Ah yes, you got the awkward conversation of the N3DS.


----------



## Kuroh (Aug 22, 2015)

I think Nintendo could have came up with a more creative name than "New 3DS" like... anything would be better and less confusing than that LOL


----------



## Idfldnsndt (Aug 22, 2015)

Yea but dont people say N3ds for the new 3ds which would make it easier to understand


----------



## ZekkoXCX (Aug 22, 2015)

"Hi! i would like a new 3ds xl!"
"Oh yes!" *3ds xl pops out*
"Uh,no,im meaning the new 3ds xl"
"But this a new 3ds xl"
"I mean the new model"
"But this is a new model"
"The new 3ds xl with nfc reader included"
"Oh u mean that one!

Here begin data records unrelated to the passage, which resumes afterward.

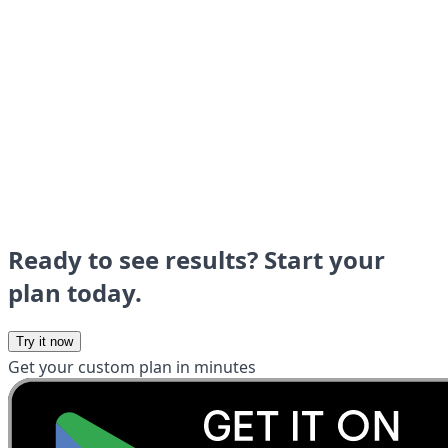
Ready to see results? Start your
plan today.
Try it now
Get your custom plan in minutes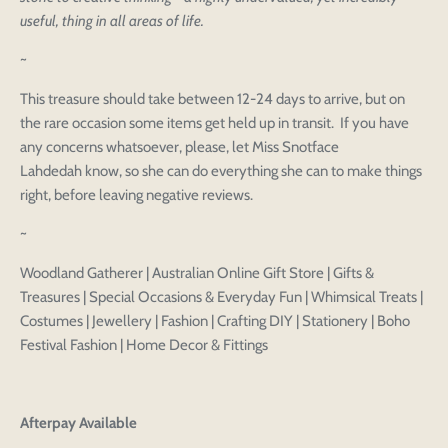
useful, thing in all areas of life.
~
This treasure should take between 12-24 days to arrive, but on
Login to save your
the rare occasion some items get held up in transit. If you have
Please select product
Please select products
any concerns whatsoever, please, let Miss Snotface
design
Lahdedah know, so she can do everything she can to make things
styles
Preview Your Design
right, before leaving negative reviews.
Your design has been saved as a draft, please login
OPTIONS
PRICE
CHECKBOX
to save your artwork to your account for further
Close
View designs
~
editing or purchasing.
Edit
Save as
Add to
Discard
Confirm
design
draft
cart
Woodland Gatherer | Australian Online Gift Store | Gifts &
Close
Login
Treasures | Special Occasions & Everyday Fun | Whimsical Treats |
Costumes | Jewellery | Fashion | Crafting DIY | Stationery | Boho
Festival Fashion | Home Decor & Fittings
Afterpay Available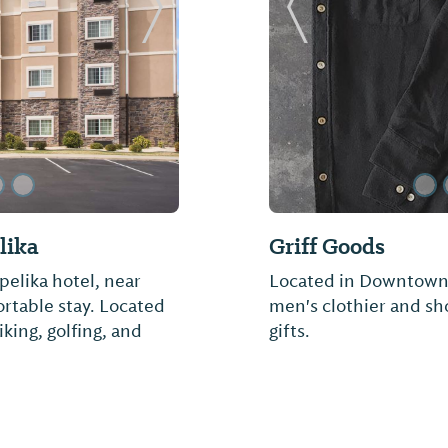
Next Slide
Previous Slide
lika
Griff Goods
elika hotel, near
Located in Downtown O
ortable stay. Located
men's clothier and sh
iking, golfing, and
gifts.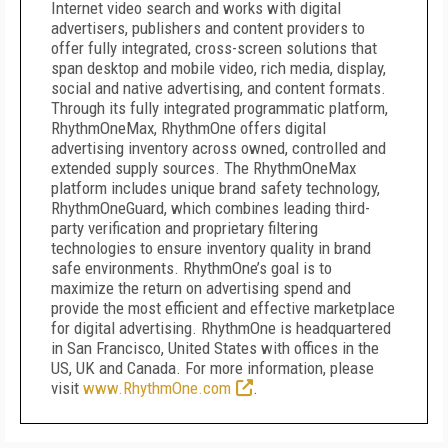
Internet video search and works with digital
advertisers, publishers and content providers to
offer fully integrated, cross-screen solutions that
span desktop and mobile video, rich media, display,
social and native advertising, and content formats.
Through its fully integrated programmatic platform,
RhythmOneMax, RhythmOne offers digital
advertising inventory across owned, controlled and
extended supply sources. The RhythmOneMax
platform includes unique brand safety technology,
RhythmOneGuard, which combines leading third-
party verification and proprietary filtering
technologies to ensure inventory quality in brand
safe environments. RhythmOne’s goal is to
maximize the return on advertising spend and
provide the most efficient and effective marketplace
for digital advertising. RhythmOne is headquartered
in San Francisco, United States with offices in the
US, UK and Canada. For more information, please
visit
www.RhythmOne.com
.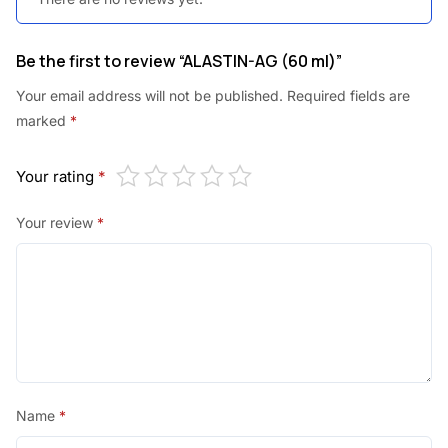
Be the first to review “ALASTIN-AG (60 ml)”
Your email address will not be published.
Required fields are
marked
*
Your rating
*
Your review
*
Name
*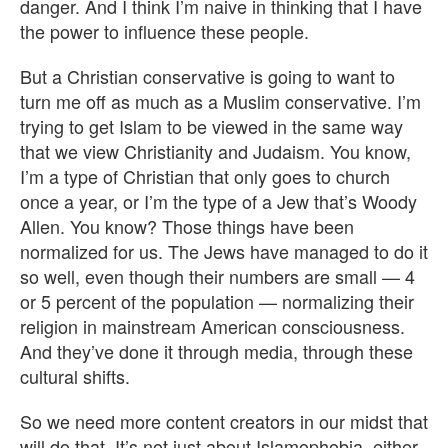
danger. And I think I’m naive in thinking that I have
the power to influence these people.
But a Christian conservative is going to want to
turn me off as much as a Muslim conservative. I’m
trying to get Islam to be viewed in the same way
that we view Christianity and Judaism. You know,
I’m a type of Christian that only goes to church
once a year, or I’m the type of a Jew that’s Woody
Allen. You know? Those things have been
normalized for us. The Jews have managed to do it
so well, even though their numbers are small — 4
or 5 percent of the population — normalizing their
religion in mainstream American consciousness.
And they’ve done it through media, through these
cultural shifts.
So we need more content creators in our midst that
will do that. It’s not just about Islamophobia, either.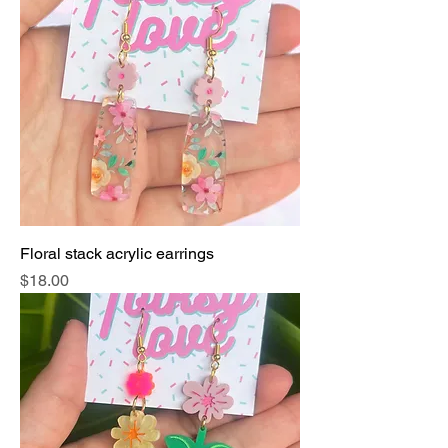
Floral stack acrylic earrings
Price
$18.00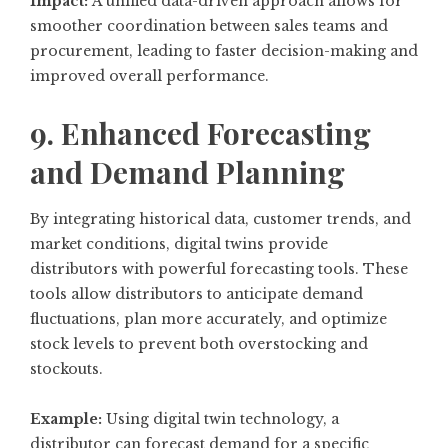
Impact:
A unified data-driven approach allows for
smoother coordination between sales teams and
procurement, leading to faster decision-making and
improved overall performance.
9. Enhanced Forecasting
and Demand Planning
By integrating historical data, customer trends, and
market conditions, digital twins provide
distributors with powerful forecasting tools. These
tools allow distributors to anticipate demand
fluctuations, plan more accurately, and optimize
stock levels to prevent both overstocking and
stockouts.
Example:
Using digital twin technology, a
distributor can forecast demand for a specific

Well,they sold out"
***


----------



## Midoriya (Aug 24, 2015)

Jetix said:


> "Hi! i would like a new 3ds xl!"
> "Oh yes!" *3ds xl pops out*
> "Uh,no,im meaning the new 3ds xl"
> "But this a new 3ds xl"
> ...




Lol, most frustrating argument of a lifetime, XD


----------



## Ayaya (Aug 24, 2015)

Good thing we don't have this problem where I'm from 
I hope after Wii U and this, they hire someone to make a better name for their newest console.


----------



## Midoriya (Aug 24, 2015)

Ayaya said:


> Good thing we don't have this problem where I'm from
> I hope after Wii U and this, they hire someone to make a better name for their newest console.



I'd like to find out the specific person (or persons) from Nintendo that named it myself.  XD


----------



## Knopekin (Aug 26, 2015)

Hahaha, I'm all too familiar with this problem. The DS' names have been stupid since the DSiXL. 

Now I just refer to whatever Nintendo handheld I'm playing as a Gameboy.


----------



## Midoriya (Aug 26, 2015)

Knopekin said:


> Hahaha, I'm all too familiar with this problem. The DS' names have been stupid since the DSiXL.
> 
> Now I just refer to whatever Nintendo handheld I'm playing as a Gameboy.




There you go.  Now all our parents can understand us, XD....


----------



## Dustmop (Aug 27, 2015)

Knopekin said:


> Now I just refer to whatever Nintendo handheld I'm playing as a Gameboy.



My boyfriend does that!

Despite protests at first because my 3DS XL is pink/white -- heaven forbid I emasculate him with my 'feminine' video game console -- Boyfriend finally tried out Fire Emblem: Awakening on my 3DS.. and now nightly he asks me for my "Gameboy"

"It's a 3DS. I have a Gameboy Color on the shelf if you want me to grab that instea-"
"It's a Nintendo handheld - it's a Gameboy."
"3. D. S!"
"Just give me the gd Gameboy"

;-;


----------



## Midoriya (Aug 27, 2015)

Dustmop said:


> My boyfriend does that!
> 
> Despite protests at first because my 3DS XL is pink/white -- heaven forbid I emasculate him with my 'feminine' video game console -- Boyfriend finally tried out Fire Emblem: Awakening on my 3DS.. and now nightly he asks me for my "Gameboy"
> 
> ...





Poor 3DS.  It's getting discriminated and grouped in as a Gameboy.  D:


----------



## Ramza (Aug 29, 2015)

They're also pretty bad on printing their games themselves and will only push the bare minimum of what they're expecting, notice how all used Nintendo games cost an insane amount of money compared to those on Playstation and Xbox?
They won't even print games of this current generation such as Pikmin 3 and Kid Icarus: Uprising. This company is completely absurd at times.


----------



## Midoriya (Aug 30, 2015)

Ramza said:


> They're also pretty bad on printing their games themselves and will only push the bare minimum of what they're expecting, notice how all used Nintendo games cost an insane amount of money compared to those on Playstation and Xbox?
> They won't even print games of this current generation such as Pikmin 3 and Kid Icarus: Uprising. This company is completely absurd at times.




:O I didn't know that.  That is absurd, especially since those games are recent even.  :/


----------